Simon: Ich hatte mir in der 12. oder 13. Klasse überlegt, Medizin oder Architektur studieren zu wollen. Da ich gleich beim ersten Versuch einen Medizinstudienplatz in Freiburg bekam, war der Architekt gestorben. Über einige Umwege bin ich schließlich in der Anästhesie gelandet. Und die meisten Anästhesisten arbeiten auch als Notarzt.

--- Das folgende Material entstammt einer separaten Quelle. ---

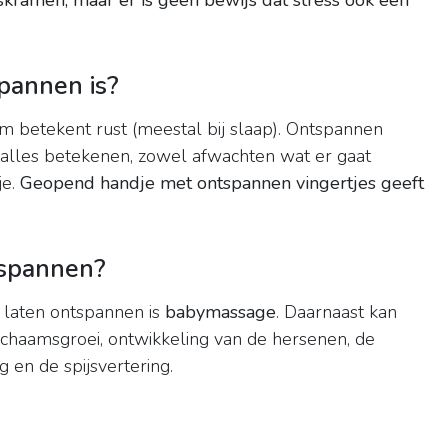
skramen, maar er is geen bewijs dat stress ook een
spannen is?
im betekent rust (meestal bij slaap). Ontspannen
 alles betekenen, zowel afwachten wat er gaat
je.
Geopend handje met ontspannen vingertjes geeft
tspannen?
 laten ontspannen is
babymassage
. Daarnaast kan
ichaamsgroei, ontwikkeling van de hersenen, de
en de spijsvertering.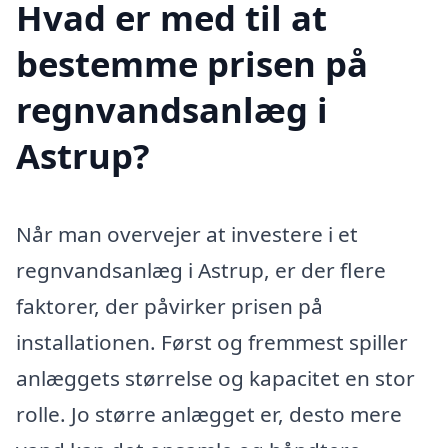
Hvad er med til at
bestemme prisen på
regnvandsanlæg i
Astrup?
Når man overvejer at investere i et
regnvandsanlæg i Astrup, er der flere
faktorer, der påvirker prisen på
installationen. Først og fremmest spiller
anlæggets størrelse og kapacitet en stor
rolle. Jo større anlægget er, desto mere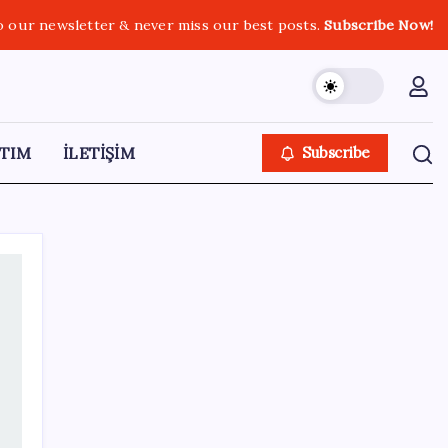
o our newsletter & never miss our best posts.
Subscribe Now!
TIM
İLETİŞİM
Subscribe
SON YAZILAR
Bacakta bu belirtiler varsa dikkat! Pıhtı
habercisi olabilir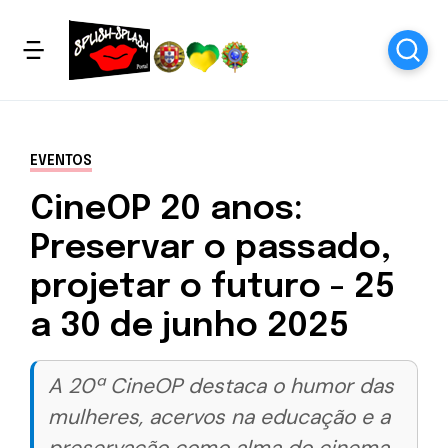
EVENTOS
CineOP 20 anos:
Preservar o passado,
projetar o futuro - 25
a 30 de junho 2025
A 20ª CineOP destaca o humor das
mulheres, acervos na educação e a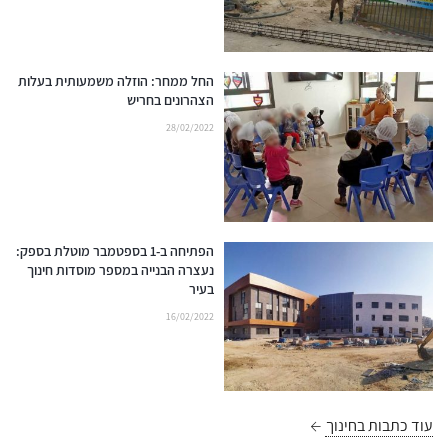
החל ממחר: הוזלה משמעותית בעלות
הצהרונים בחריש
28/02/2022
הפתיחה ב-1 בספטמבר מוטלת בספק:
נעצרה הבנייה במספר מוסדות חינוך
בעיר
16/02/2022
עוד כתבות בחינוך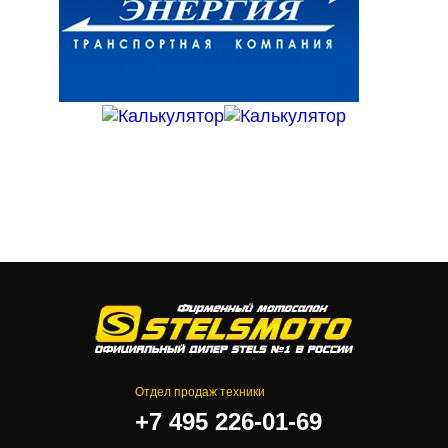
Отдел продаж техники
+7 495 226-01-69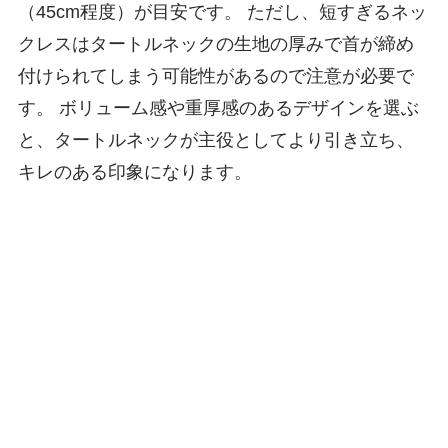
（45cm程度）が目安です。 ただし、短すぎるネッ
クレスはタートルネックの生地の厚みで首が締め
付けられてしまう可能性があるので注意が必要で
す。 ボリューム感や重厚感のあるデザインを選ぶ
と、タートルネックが主役としてより引き立ち、
キレのある印象になります。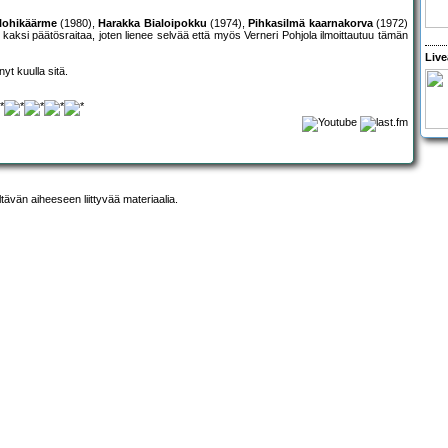
lohikäärme
(1980),
Harakka Bialoipokku
(1974),
Pihkasilmä kaarnakorva
(1972)
aksi päätösraitaa, joten lienee selvää että myös Verneri Pohjola ilmoittautuu tämän
Live
nyt kuulla sitä.
ltävän aiheeseen liittyvää materiaalia.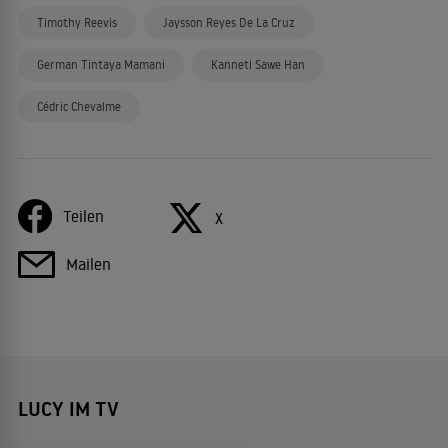
Timothy Reevis
Jaysson Reyes De La Cruz
German Tintaya Mamani
Kanneti Sawe Han
Cédric Chevalme
Teilen
X
Mailen
LUCY IM TV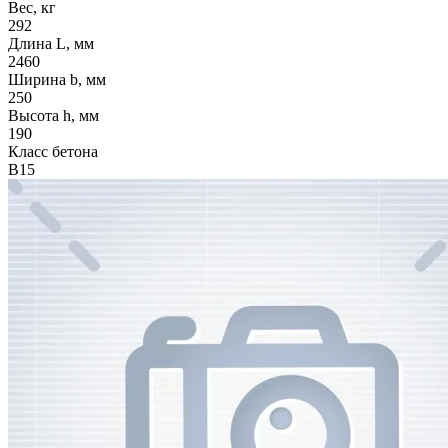
Вес, кг
292
Длина L, мм
2460
Ширина b, мм
250
Высота h, мм
190
Класс бетона
В15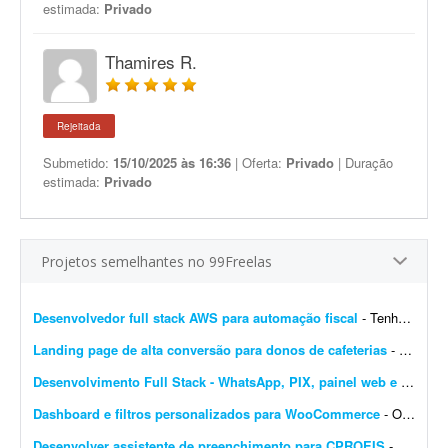
estimada:
Privado
Thamires R.
Rejeitada
Submetido:
15/10/2025 às 16:36
| Oferta:
Privado
| Duração
estimada:
Privado
Projetos semelhantes no 99Freelas
Desenvolvedor full stack AWS para automação fiscal
- Tenho uma plataforma de automação fiscal rodando em AWS - ela pega os dados do sistema do cliente, calcula os impostos e emite a nota fiscal automaticamente. Preciso de alguém...
Landing page de alta conversão para donos de cafeterias
- Sou gestor de tráfego especializado em cafeterias e cafés e preciso de uma landing page de alta conversão para captar leads (donos de cafeterias) que chegam pelos meus an&uacut...
Desenvolvimento Full Stack - WhatsApp, PIX, painel web e automação
Dashboard e filtros personalizados para WooCommerce
- Olá pessoal, Preciso transformar o dashboard padrão do WooCommerce em um painel diferenciado para clientes e vendedores; procuro solução via plugin ou via código...
Desenvolver assistente de preenchimento para CPROEIS
- Buscamos um desenvolvedor experiente para criar uma solução de automação assistida para o processo de preenchimento de dados no sistema CPROEIS. O objetivo principal &ea...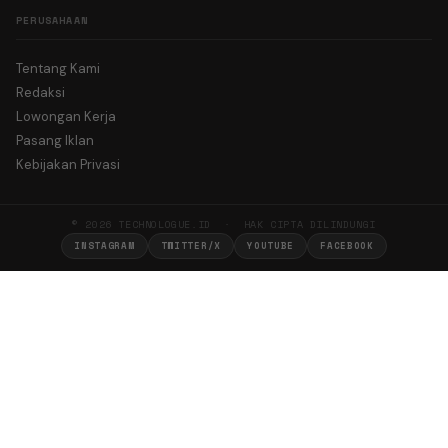
PERUSAHAAN
Tentang Kami
Redaksi
Lowongan Kerja
Pasang Iklan
Kebijakan Privasi
© 2026 TECHNOLOGUE.ID · HAK CIPTA DILINDUNGI
INSTAGRAM
TWITTER/X
YOUTUBE
FACEBOOK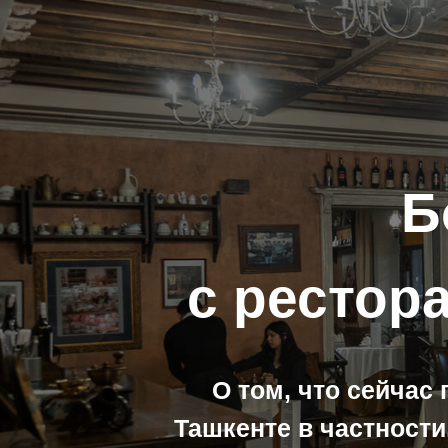
Б
с рестор
О том, что сейчас
Ташкенте в частности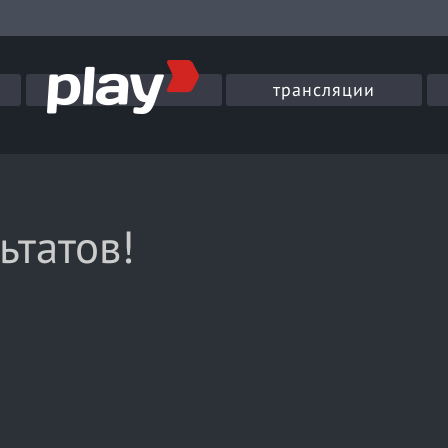
трансляции
ьтатов!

Zischup: Wie wird man Notarzt?
Simon: Man sollte sich nicht vor Körperflüssigkeiten ekeln. Früher oder später bekommt man alles zu sehen. Darüber hinaus sollte man einen gewissen Blick für die Patienten haben. Wenn das kein Problem ist, muss man zunächst Medizin studieren und eine Zeit als Arzt arbeiten. Dann muss man einige Einsätze unter der Leitung eines erfahrenen Kollegen oder einer erfahrenen Kollegin mitmachen und einen Kurs besuchen, bei dem etwas über die häufigsten Notarzteinsätze erklärt wird. Zum Schluss gibt es dann noch eine Prüfung.

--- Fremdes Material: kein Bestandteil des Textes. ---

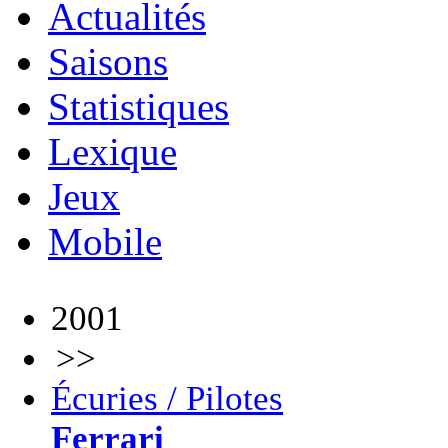
Actualités
Saisons
Statistiques
Lexique
Jeux
Mobile
2001
>>
Écuries / Pilotes
Ferrari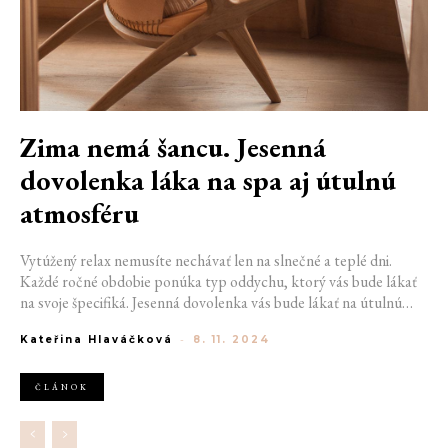
Zima nemá šancu. Jesenná
dovolenka láka na spa aj útulnú
atmosféru
Vytúžený relax nemusíte nechávať len na slnečné a teplé dni.
Každé ročné obdobie ponúka typ oddychu, ktorý vás bude lákať
na svoje špecifiká. Jesenná dovolenka vás bude lákať na útulnú
atmosféru definovanú praskajúcim krbom, starým nábytkom
Kateřina Hlaváčková
-
8. 11. 2024
alebo luxusnými kúpeľmi. S takýmto vybavením nemá nepríjemný
vonkajší chlad šancu.
ČLÁNOK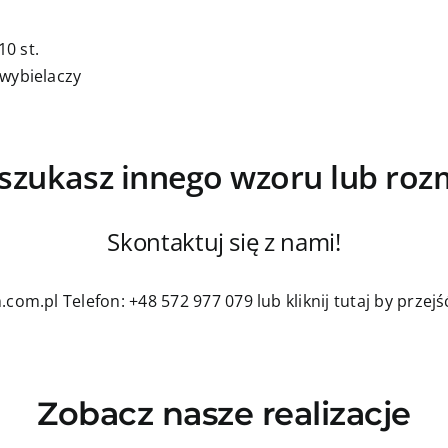
0 st.
 wybielaczy
szukasz innego wzoru lub roz
Skontaktuj się z nami!
.com.pl
Telefon: +48 572 977 079
lub kliknij tutaj by prze
Zobacz nasze realizacje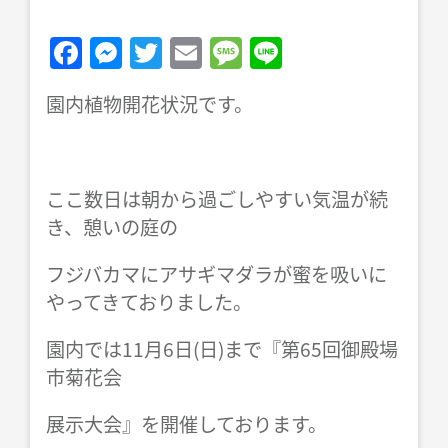
F
M
T
E
M
Li
a
e
w
m
e
n
園内植物開花状況です。
c
ss
itt
ai
ss
e
e
e
er
l
a
b
n
g
ここ数日は朝から過ごしやすい気温が続
o
g
e
き、憩いの庭の
o
er
k
フジバカマにアサギマダラが蜜を吸いに
やってきておりました。
園内では11月6日(日)まで『第65回御殿場
市菊花会
展示大会』を開催しております。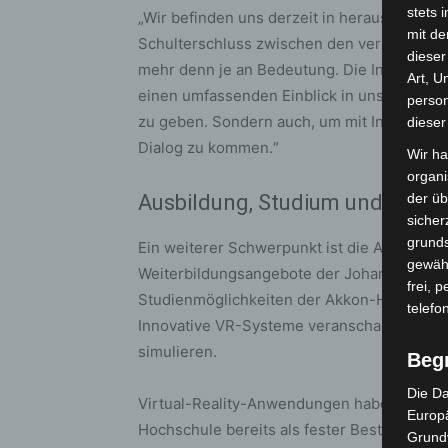
stets 
„Wir befinden uns derzeit in herausfordern
mit de
Schulterschluss zwischen den verschiedenen
dieser
mehr denn je an Bedeutung. Die Interschutz
Art, U
einen umfassenden Einblick in unser Enga
person
zu geben. Sondern auch, um mit Interessie
dieser
Dialog zu kommen.“
Wir ha
organ
Ausbildung, Studium und virtue
der üb
sicher
grunds
Ein weiterer Schwerpunkt ist die Aus- und 
gewähr
Weiterbildungsangebote der Johanniter-Ak
frei, 
Studienmöglichkeiten der Akkon-Hochschule
telefo
Innovative VR-Systeme veranschaulichen n
simulieren.
Beg
Die Da
Virtual-Reality-Anwendungen haben sich a
Europä
Hochschule bereits als fester Bestandteil d
Grund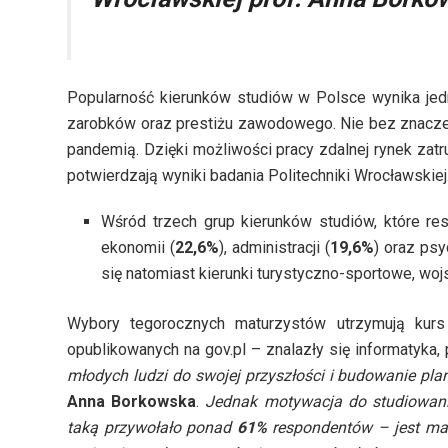
Popularność kierunków studiów w Polsce wynika jedn
zarobków oraz prestiżu zawodowego. Nie bez znaczen
pandemią. Dzięki możliwości pracy zdalnej rynek zatru
potwierdzają wyniki badania Politechniki Wrocławskiej
Wśród trzech grup kierunków studiów, które res
ekonomii (
22,6%
), administracji (
19,6%
) oraz psy
się natomiast kierunki turystyczno-sportowe, wojs
Wybory tegorocznych maturzystów utrzymują kur
opublikowanych na gov.pl – znalazły się informatyka,
młodych ludzi do swojej przyszłości i budowanie p
Anna Borkowska
.
Jednak motywacja do studiowani
taką przywołało ponad
61%
respondentów – jest mał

Zischup: Würden sie diesen Beruf wieder ergreifen?
Dr. Simon: Ich denke ja. Es ist schon etwas Besonderes. Egal ob arm oder reich, Messie oder sonst was, die Allermeisten sind dankbar, wenn wir kommen, lassen uns in ihre Wohn- und Schlafzimmer. Und trotz aller Routine gibt es immer wieder komplett neue Situationen, in denen es gilt, mit einem Minimum an diagnostischen Mitteln herauszufinden, was ursächlich für die aktuellen Probleme des Patienten ist und eine passende Behandlung zu beginnen. Das ist manchmal wirklich spannend.
Zischup: Was gefällt Ihnen nicht?
Simon: Ein ereignisloser Dienst mit einem Einsatz unmittelbar vor Dienstende.
Zischup: Was war ihr schlimmster Einsatz?
Simon: Ein siebenjähriges Mädchen, das bei einem eigentlich unproblematischen Verkehrsunfall starb, weil es zwar angeschnallt war, aber nicht in einem geeigneten Kindersitz saß. Die einzige Patientin, deren Namen ich nach Einsatzende nicht vergessen habe.
Zischup: Was war Ihr schönster Einsatz?
Simon: Eine Wasserleiche, die schon einige Tage im Rhein trieb, ehe sie entdeckt wurde. Die Feuerwehr mühte sich an einem wunderschönen Sommertag mit Schlauchbooten fast zwei Stunden ab, ehe es ihr gelang, den Körper aus dem Uferdickicht zu befreien. Zwischenzeitlich sonnten wir uns am Rheinufer. Als die Leiche endlich geborgen war, stellte ich den Tod fest und bin gegangen.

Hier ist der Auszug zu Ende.